Wat zijn zes factoren die van invloed zijn op de biobeschikbaarheid van vitaminen?
- De individuele behoefte (hoe hoger de behoefte, hoe meer iemand opneemt)
- Efficiente vertering
- Andere componenten van de voeding die opname kunnen bevorderen of belemmeren
- De bereiding van de voeding (bijvoorbeeld verhitting of vermaling)
- Competitie
- Ziekte
Wat is het verschil in absorptie tussen wateroplosbare en vetoplosbare vitaminen?

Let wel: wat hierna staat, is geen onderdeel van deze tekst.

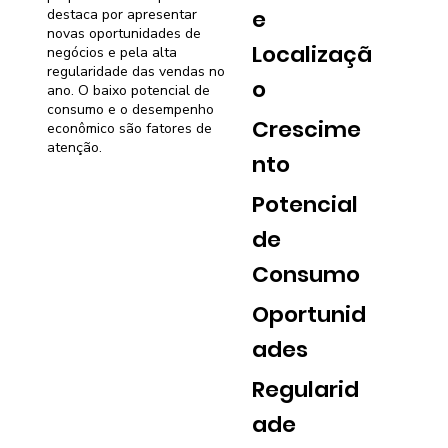
e
destaca por apresentar
novas oportunidades de
Localizaçã
negócios e pela alta
regularidade das vendas no
o
ano. O baixo potencial de
consumo e o desempenho
Crescime
econômico são fatores de
atenção.
nto
Potencial
de
Consumo
Oportunid
ades
Regularid
ade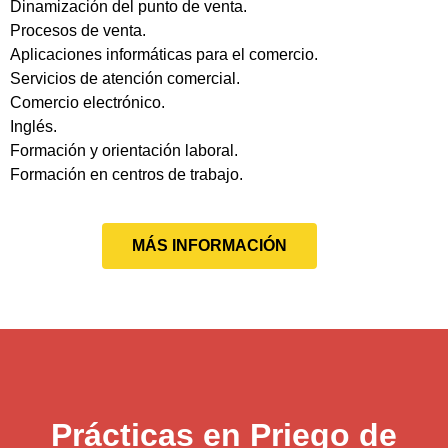
Dinamización del punto de venta.
Procesos de venta.
Aplicaciones informáticas para el comercio.
Servicios de atención comercial.
Comercio electrónico.
Inglés.
Formación y orientación laboral.
Formación en centros de trabajo.
MÁS INFORMACIÓN
Prácticas en Priego de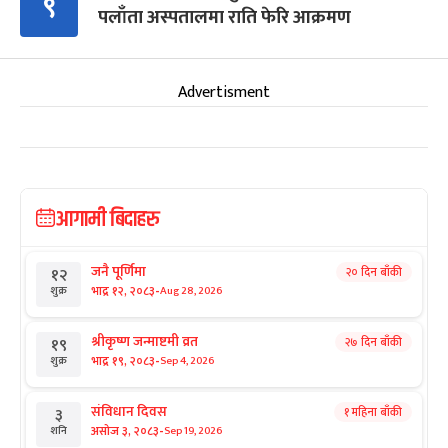
९
पलाँता अस्पतालमा राति फेरि आक्रमण
Advertisment
आगामी बिदाहरु
जनै पूर्णिमा
२० दिन बाँकी
१२
-
भाद्र १२, २०८३
Aug 28, 2026
शुक्र
श्रीकृष्ण जन्माष्टमी व्रत
२७ दिन बाँकी
१९
-
भाद्र १९, २०८३
Sep 4, 2026
शुक्र
संविधान दिवस
१ महिना बाँकी
३
-
असोज ३, २०८३
Sep 19, 2026
शनि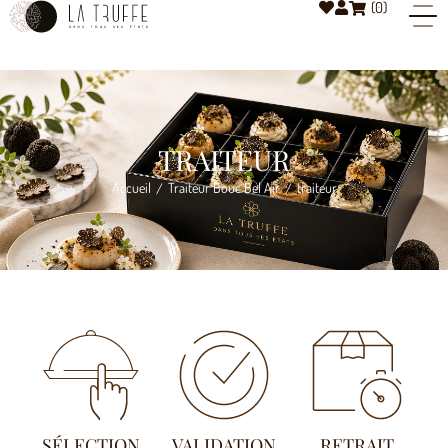
(
0
)
TRAITEUR
Accueil
Traiteur Bouc Bel Air
traiteur
/
/
SÉLECTION
VALIDATION
RETRAIT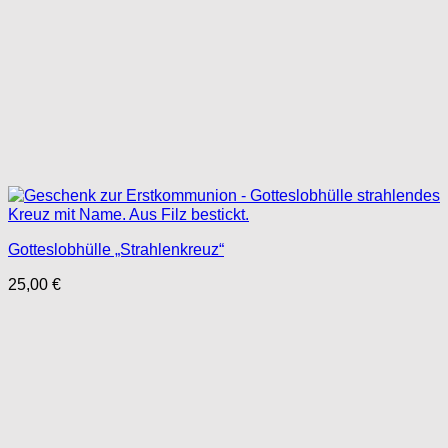
Gotteslobhülle „Strahlenkreuz“
25,00
€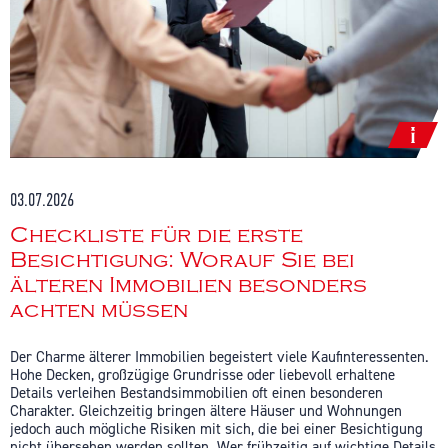
03.07.2026
Checkliste für die erste
Besichtigung: Worauf Sie bei
älteren Immobilien besonders
achten müssen
Der Charme älterer Immobilien begeistert viele Kaufinteressenten.
Hohe Decken, großzügige Grundrisse oder liebevoll erhaltene
Details verleihen Bestandsimmobilien oft einen besonderen
Charakter. Gleichzeitig bringen ältere Häuser und Wohnungen
jedoch auch mögliche Risiken mit sich, die bei einer Besichtigung
nicht übersehen werden sollten. Wer frühzeitig auf wichtige Details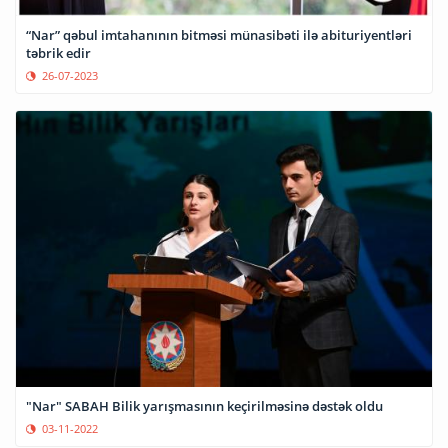
“Nar” qəbul imtahanının bitməsi münasibəti ilə abituriyentləri
təbrik edir
26-07-2023
"Nar" SABAH Bilik yarışmasının keçirilməsinə dəstək oldu
03-11-2022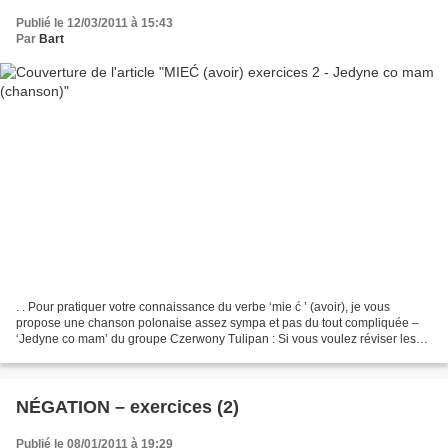
Publié le 12/03/2011 à 15:43
Par
Bart
. . Pour pratiquer votre connaissance du verbe ‘mie ć ’ (avoir), je vous
propose une chanson polonaise assez sympa et pas du tout compliquée –
‘Jedyne co mam’ du groupe Czerwony Tulipan : Si vous voulez réviser les
informations sur l’utilisation de ‘mie...
NÉGATION – exercices (2)
Publié le 08/01/2011 à 19:29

Water: gaan direct naar het bloed
Vet: worden verpakt in chylomicronen en gaan via de lymfe en de lever naar het bloed
Wat is het verschil in transport tussen wateroplosbare en vetoplosbare vitaminen?
Water: vrij transport
Vet: alleen transport met behulp van transporteiwitten
Wat is het verschil in opslag in het lichaam tussen wateroplosbare en vetoplosbare vitaminen?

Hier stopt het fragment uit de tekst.